Progressive is only good if the source is progressive. If the video is interlace better to let the deinterlacer in the TV do that. A cheap dvd player playing an interlace disc in progressive mode looks far worse. Compare the svcd the first time I played in 480p vs the second time in 480i. If the disc was recorded in 480p then obviously that will look better bit for a 480i disc the TV will do a better job by far.
@ of course. I just wanted to mention that all, even reputable companies, created unlocked models AND the ability to unlock those that were not. Even Sony has had unlocked models. Granted, it was fairly late in the game and the model was about as cheap and crappy built as the one you just looked at, cheap but just about good enough.

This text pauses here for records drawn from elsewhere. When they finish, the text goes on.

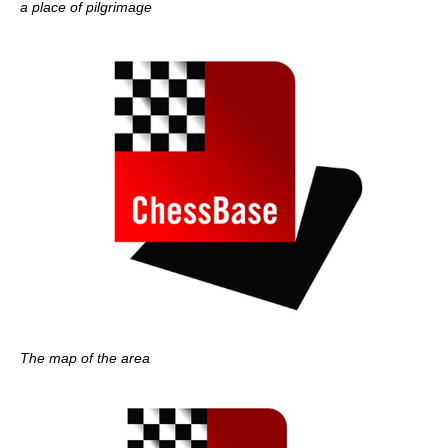
a place of pilgrimage
The map of the area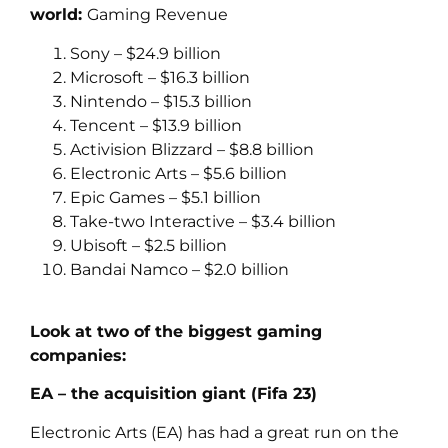
world:
Gaming Revenue
Sony – $24.9 billion
Microsoft – $16.3 billion
Nintendo – $15.3 billion
Tencent – $13.9 billion
Activision Blizzard – $8.8 billion
Electronic Arts – $5.6 billion
Epic Games – $5.1 billion
Take-two Interactive – $3.4 billion
Ubisoft – $2.5 billion
Bandai Namco – $2.0 billion
Look at two of the biggest gaming
companies:
EA – the acquisition giant (Fifa 23)
Electronic Arts (EA) has had a great run on the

I bought a regionless DVD player a couple years ago. I bought a DVD from Amazon, but the third party seller sent me region 2. My players wouldn't play it. And I couldn't find information to unlock them online. Not my models. I did change the region on my computer. (You can only do that so many times) . Then I learned about players without regions. I bought one, it works. It will play almost anything except Blu-ray, or some other format I don't use, plus it will play from USB stick. (Limited, mostly MPEG 1 , and audio, and pictures) More interesting stuff! (BTW, before I got the regionless DVD player, I got a refund on the region 2 DVD, but didn't have to send it back!)

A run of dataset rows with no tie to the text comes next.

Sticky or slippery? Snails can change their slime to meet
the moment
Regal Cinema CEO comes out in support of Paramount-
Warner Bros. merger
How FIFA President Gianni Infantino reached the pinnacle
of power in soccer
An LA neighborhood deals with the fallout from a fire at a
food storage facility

Dvd still very useful as archive format. Stored correctly they will last decades. These days bluray player because it plays all the optical disc formats.

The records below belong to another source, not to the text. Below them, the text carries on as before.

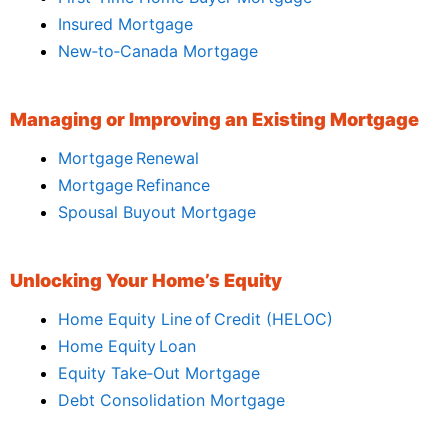
Insured Mortgage
New‑to‑Canada Mortgage
Managing or Improving an Existing Mortgage
Mortgage Renewal
Mortgage Refinance
Spousal Buyout Mortgage
Unlocking Your Home’s Equity
Home Equity Line of Credit (HELOC)
Home Equity Loan
Equity Take‑Out Mortgage
Debt Consolidation Mortgage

These were sold under the Polaroid brand in the UK, by Asda when they were owned by Walmart in the early 2010s. £10 as I recall. TBH though I had one in the bedroom for several years and although I wouldn't say it was good, it never gave any trouble. In the end the DVD loader became a donor for a Sansui "CD" player that failed. The Polaroid had started becoming a little flaky (probably power supply) and the Sansui's loader had started to disintegrate (plastics went brittle).